We decided to work on a virtual publication of a geology of El Paso Manual that we hope that anyone could pull out a part of a section and read. Oh, I am going to hike here and want to know what kinds of rocks I might see, just the public. We did spend time working on that and we were able to hire some students to help with formatting, illustrations, making maps, and things like that. It would have been nicer if we had been able to use that to pay students to help lead field trips.

That one was a hard one. I mean we were able to extend the grant, but even so with me retiring and my colleagues still having some health issues and our evaluator catching COVID early on (he has long COVID) made it difficult - so there were many things we could have done if COVID had not come. We would have continued to have that active pipeline and continue to make inroads into the community and into outreach, but some of the connections are there. Some of the things that we started there are still involving collaborators that are at UTEP. I am hoping that that will pick up again.

Charbonneau: 

What new opportunities do you feel like became available to you due to the pandemic that you would not have thought about or utilized before?

Doser:

Well, I certainly have become a lot more comfortable doing things online. I was doing some collaboration, normally through Skype, not Zoom before the pandemic. But yes, I think that has been a huge shift. I think people have gotten a lot better about collaborating online and how to how to handle group conversations, how to share data and ideas.

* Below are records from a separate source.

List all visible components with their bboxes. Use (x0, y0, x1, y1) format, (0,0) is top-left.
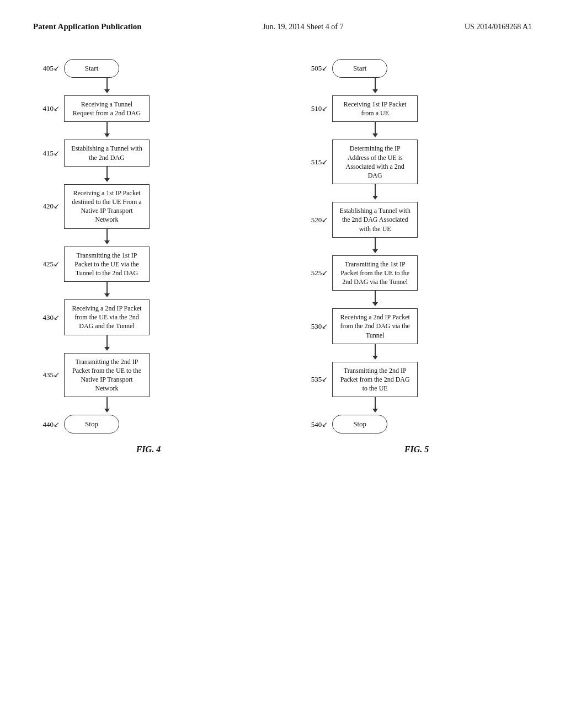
arrow-435 (106, 397, 108, 409)
step-label-415: 415↙ (39, 149, 60, 158)
fig-label-fig4-container: FIG. 4 (39, 445, 258, 454)
step-label-405: 405↙ (39, 64, 60, 73)
page: Patent Application Publication Jun. 19, … (0, 0, 565, 728)
arrow-525 (375, 291, 376, 303)
step-node-530: Receiving a 2nd IP Packet from the 2nd D… (332, 308, 418, 344)
step-node-425: Transmitting the 1st IP Packet to the UE… (64, 247, 150, 282)
step-node-505: Start (332, 59, 387, 78)
step-label-515: 515↙ (307, 158, 328, 167)
arrow-410 (106, 122, 108, 134)
step-label-525: 525↙ (307, 269, 328, 277)
arrow-430 (106, 335, 108, 347)
step-label-510: 510↙ (307, 104, 328, 113)
step-node-515: Determining the IP Address of the UE is … (332, 140, 418, 184)
arrow-515 (375, 184, 376, 196)
step-row-415: 415↙Establishing a Tunnel with the 2nd D… (39, 140, 150, 166)
step-node-420: Receiving a 1st IP Packet destined to th… (64, 184, 150, 229)
arrow-505 (375, 78, 376, 90)
step-node-415: Establishing a Tunnel with the 2nd DAG (64, 140, 150, 166)
step-label-505: 505↙ (307, 64, 328, 73)
step-label-440: 440↙ (39, 420, 60, 429)
step-row-540: 540↙Stop (307, 415, 418, 433)
step-node-430: Receiving a 2nd IP Packet from the UE vi… (64, 299, 150, 335)
page-header: Patent Application Publication Jun. 19, … (33, 22, 532, 31)
step-row-425: 425↙Transmitting the 1st IP Packet to th… (39, 247, 150, 282)
step-label-430: 430↙ (39, 313, 60, 322)
step-row-535: 535↙Transmitting the 2nd IP Packet from … (307, 362, 418, 398)
arrow-510 (375, 122, 376, 134)
step-label-535: 535↙ (307, 375, 328, 384)
step-row-520: 520↙Establishing a Tunnel with the 2nd D… (307, 202, 418, 238)
arrow-530 (375, 344, 376, 356)
step-row-410: 410↙Receiving a Tunnel Request from a 2n… (39, 95, 150, 122)
step-label-520: 520↙ (307, 216, 328, 224)
step-row-510: 510↙Receiving 1st IP Packet from a UE (307, 95, 418, 122)
step-row-430: 430↙Receiving a 2nd IP Packet from the U… (39, 299, 150, 335)
header-date-sheet: Jun. 19, 2014 Sheet 4 of 7 (263, 23, 343, 31)
step-row-405: 405↙Start (39, 59, 150, 78)
step-node-540: Stop (332, 415, 387, 433)
header-publication: Patent Application Publication (33, 22, 142, 31)
step-label-540: 540↙ (307, 420, 328, 429)
step-node-405: Start (64, 59, 119, 78)
arrow-415 (106, 167, 108, 179)
arrow-535 (375, 397, 376, 409)
step-node-410: Receiving a Tunnel Request from a 2nd DA… (64, 95, 150, 122)
step-row-525: 525↙Transmitting the 1st IP Packet from … (307, 255, 418, 291)
step-label-425: 425↙ (39, 260, 60, 269)
step-row-505: 505↙Start (307, 59, 418, 78)
step-node-440: Stop (64, 415, 119, 433)
step-label-435: 435↙ (39, 371, 60, 379)
fig-label-fig5-container: FIG. 5 (307, 445, 526, 454)
fig5-container-flow-col: 505↙Start510↙Receiving 1st IP Packet fro… (307, 59, 418, 433)
step-node-520: Establishing a Tunnel with the 2nd DAG A… (332, 202, 418, 238)
step-label-420: 420↙ (39, 202, 60, 211)
step-label-410: 410↙ (39, 104, 60, 113)
fig4-flowchart: 405↙Start410↙Receiving a Tunnel Request … (39, 59, 258, 454)
step-node-510: Receiving 1st IP Packet from a UE (332, 95, 418, 122)
arrow-425 (106, 282, 108, 294)
arrow-420 (106, 229, 108, 241)
step-label-530: 530↙ (307, 322, 328, 331)
step-row-515: 515↙Determining the IP Address of the UE… (307, 140, 418, 184)
flowcharts-container: 405↙Start410↙Receiving a Tunnel Request … (33, 59, 532, 454)
step-row-420: 420↙Receiving a 1st IP Packet destined t… (39, 184, 150, 229)
header-patent-number: US 2014/0169268 A1 (465, 23, 532, 31)
arrow-405 (106, 78, 108, 90)
fig5-flowchart: 505↙Start510↙Receiving 1st IP Packet fro… (307, 59, 526, 454)
fig4-container-flow-col: 405↙Start410↙Receiving a Tunnel Request … (39, 59, 150, 433)
step-row-530: 530↙Receiving a 2nd IP Packet from the 2… (307, 308, 418, 344)
step-node-525: Transmitting the 1st IP Packet from the … (332, 255, 418, 291)
step-row-440: 440↙Stop (39, 415, 150, 433)
step-node-535: Transmitting the 2nd IP Packet from the … (332, 362, 418, 398)
step-row-435: 435↙Transmitting the 2nd IP Packet from … (39, 353, 150, 398)
arrow-520 (375, 238, 376, 250)
step-node-435: Transmitting the 2nd IP Packet from the … (64, 353, 150, 398)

It is still not as great as doing it in person, but it works. It does allow us to bring more people into the conversation. That helped. I lived in one of the outer suburbs of the city, so I was at least able to, even in the worst of the pandemic, get out, take walks, bicycle, and things like that.

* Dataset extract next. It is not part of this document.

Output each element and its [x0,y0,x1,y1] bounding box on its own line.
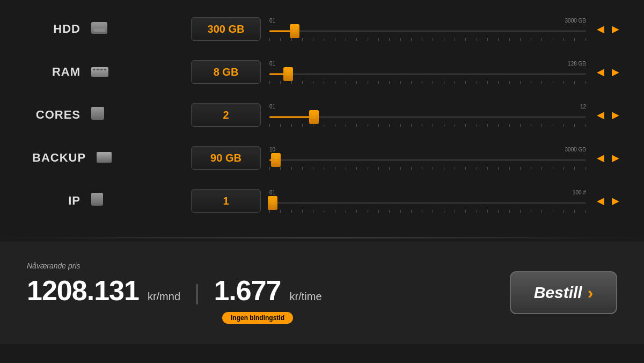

As far as my mental sanity went, that was good. I tend to be a person that can find something to do, and so I dove into some other things, I think. I started playing more music. I play flute and piano, so my musical abilities went up, which I would not have anticipated doing. But hey, is it something to do right?

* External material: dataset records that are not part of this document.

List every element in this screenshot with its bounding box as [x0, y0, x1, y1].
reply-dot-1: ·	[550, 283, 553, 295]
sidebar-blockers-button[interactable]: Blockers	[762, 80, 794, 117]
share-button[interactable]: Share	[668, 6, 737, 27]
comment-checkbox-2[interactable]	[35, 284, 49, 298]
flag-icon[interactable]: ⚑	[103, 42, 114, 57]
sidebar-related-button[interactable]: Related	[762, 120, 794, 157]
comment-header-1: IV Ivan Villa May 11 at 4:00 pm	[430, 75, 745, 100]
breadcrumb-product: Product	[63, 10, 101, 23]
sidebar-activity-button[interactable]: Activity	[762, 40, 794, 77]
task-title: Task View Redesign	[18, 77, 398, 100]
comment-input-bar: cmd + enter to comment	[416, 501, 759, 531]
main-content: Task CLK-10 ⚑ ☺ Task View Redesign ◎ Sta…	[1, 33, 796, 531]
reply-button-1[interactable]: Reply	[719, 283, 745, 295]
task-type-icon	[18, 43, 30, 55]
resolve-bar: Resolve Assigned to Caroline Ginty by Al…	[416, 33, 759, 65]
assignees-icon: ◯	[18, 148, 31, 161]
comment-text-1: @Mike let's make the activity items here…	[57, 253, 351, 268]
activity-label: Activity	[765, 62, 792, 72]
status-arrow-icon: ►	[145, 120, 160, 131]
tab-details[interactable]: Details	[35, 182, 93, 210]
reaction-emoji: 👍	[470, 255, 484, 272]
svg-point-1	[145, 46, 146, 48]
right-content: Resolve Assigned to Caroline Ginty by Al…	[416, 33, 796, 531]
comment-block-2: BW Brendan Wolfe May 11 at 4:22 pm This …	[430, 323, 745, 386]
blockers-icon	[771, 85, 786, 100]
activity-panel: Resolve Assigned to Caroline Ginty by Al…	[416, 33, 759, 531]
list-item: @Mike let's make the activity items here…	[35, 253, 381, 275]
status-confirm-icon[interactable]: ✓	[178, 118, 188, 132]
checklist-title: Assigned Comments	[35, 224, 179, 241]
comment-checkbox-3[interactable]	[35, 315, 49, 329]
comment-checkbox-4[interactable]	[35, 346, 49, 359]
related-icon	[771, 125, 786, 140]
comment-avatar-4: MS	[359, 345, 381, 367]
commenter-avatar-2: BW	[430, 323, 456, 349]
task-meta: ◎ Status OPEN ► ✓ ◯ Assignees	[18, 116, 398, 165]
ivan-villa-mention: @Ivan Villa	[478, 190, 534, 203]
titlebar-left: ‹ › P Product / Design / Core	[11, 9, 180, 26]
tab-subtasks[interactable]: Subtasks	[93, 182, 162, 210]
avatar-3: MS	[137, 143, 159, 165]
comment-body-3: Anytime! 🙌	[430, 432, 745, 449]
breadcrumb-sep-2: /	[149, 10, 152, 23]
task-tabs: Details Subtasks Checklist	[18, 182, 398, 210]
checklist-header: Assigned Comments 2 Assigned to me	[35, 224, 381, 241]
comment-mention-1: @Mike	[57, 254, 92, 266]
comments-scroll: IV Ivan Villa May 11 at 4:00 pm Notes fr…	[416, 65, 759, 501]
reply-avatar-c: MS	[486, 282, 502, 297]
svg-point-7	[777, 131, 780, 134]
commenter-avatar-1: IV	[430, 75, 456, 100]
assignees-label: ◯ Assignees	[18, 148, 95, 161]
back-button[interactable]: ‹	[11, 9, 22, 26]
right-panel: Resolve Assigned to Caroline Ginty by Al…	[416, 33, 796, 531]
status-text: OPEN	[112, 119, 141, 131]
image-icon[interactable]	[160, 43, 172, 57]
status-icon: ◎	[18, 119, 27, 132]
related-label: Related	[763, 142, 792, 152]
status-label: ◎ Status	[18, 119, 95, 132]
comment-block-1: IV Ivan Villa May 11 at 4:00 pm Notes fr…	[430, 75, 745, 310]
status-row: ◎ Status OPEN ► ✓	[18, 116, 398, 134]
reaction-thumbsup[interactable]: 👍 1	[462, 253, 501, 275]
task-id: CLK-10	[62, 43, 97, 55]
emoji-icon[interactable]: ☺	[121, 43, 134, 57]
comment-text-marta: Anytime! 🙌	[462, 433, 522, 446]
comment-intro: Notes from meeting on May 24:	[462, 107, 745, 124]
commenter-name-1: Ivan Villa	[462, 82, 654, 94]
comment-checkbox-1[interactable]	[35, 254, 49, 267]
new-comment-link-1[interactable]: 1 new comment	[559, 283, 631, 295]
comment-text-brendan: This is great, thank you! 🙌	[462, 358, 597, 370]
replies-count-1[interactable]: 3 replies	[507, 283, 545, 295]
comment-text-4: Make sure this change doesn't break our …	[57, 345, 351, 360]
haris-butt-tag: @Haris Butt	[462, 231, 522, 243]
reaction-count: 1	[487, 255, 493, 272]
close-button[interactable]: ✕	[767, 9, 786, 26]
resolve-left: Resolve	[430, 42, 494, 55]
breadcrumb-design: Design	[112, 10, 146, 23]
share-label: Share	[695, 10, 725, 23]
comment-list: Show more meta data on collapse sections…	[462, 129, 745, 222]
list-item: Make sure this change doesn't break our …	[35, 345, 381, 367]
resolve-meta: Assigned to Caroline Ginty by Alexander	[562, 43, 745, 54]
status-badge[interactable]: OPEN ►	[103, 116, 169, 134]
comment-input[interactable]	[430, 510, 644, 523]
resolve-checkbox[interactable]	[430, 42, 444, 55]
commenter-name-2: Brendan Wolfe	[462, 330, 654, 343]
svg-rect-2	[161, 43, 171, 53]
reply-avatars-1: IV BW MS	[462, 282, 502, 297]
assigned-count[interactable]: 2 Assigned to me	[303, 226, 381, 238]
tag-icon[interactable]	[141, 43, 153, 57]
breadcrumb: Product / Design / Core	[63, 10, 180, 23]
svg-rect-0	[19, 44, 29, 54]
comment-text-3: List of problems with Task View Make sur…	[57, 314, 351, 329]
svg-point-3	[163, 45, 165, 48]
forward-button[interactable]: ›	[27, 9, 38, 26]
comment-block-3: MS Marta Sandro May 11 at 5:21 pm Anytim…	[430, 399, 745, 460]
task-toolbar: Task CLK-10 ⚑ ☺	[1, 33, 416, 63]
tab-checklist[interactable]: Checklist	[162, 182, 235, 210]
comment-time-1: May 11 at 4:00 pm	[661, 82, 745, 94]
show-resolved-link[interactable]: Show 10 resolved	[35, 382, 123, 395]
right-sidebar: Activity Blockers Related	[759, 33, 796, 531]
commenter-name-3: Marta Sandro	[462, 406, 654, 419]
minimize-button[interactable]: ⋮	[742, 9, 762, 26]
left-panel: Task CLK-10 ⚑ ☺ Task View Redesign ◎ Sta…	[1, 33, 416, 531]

There are a few benefits of that and some other things that I think I could do on my research. When you got into teaching, it was still time-consuming. Certainly, learning to efficiently grade everything online was a challenge to do. Fortunately, the content management system got a little better as time went on. It was not as cumbersome as I kept finding out the changes. I am glad because I was sick of doing the grading the way it as it was originally set up. I got more research done, but there was a good chunk of the time spent grading.

Charbonneau: 

Do you think the pandemic opened or closed more doors for you?

Doser:

No, it opened more doors. Again, just this idea of being able to interact with people across the world has been positive. I am involved with the Society of Exploration Geophysicists, and that is a worldwide organization. We have had a lot of meetings with people all over the world. It would have been a lot harder to do that had the tools not been perfected during the pandemic.

Charbonneau: 

What is a piece of advice, or a takeaway you would give yourself if you could go back in time and talk to Diane prior to this pandemic experience?

Doser:

As much face-to-face virtual contact as possible. Do not let people discourage you by saying: “Oh you do not have the bandwidth.” I mean, I do have very interactive lectures to begin with, so it was hard for me to adjust. But I think that would be it is just reach out early. Try to do as much face-to-face and take advantage of the fact that some of these students that do work the odd hours, that have difficulties, that sometimes the virtual world works perfectly for them.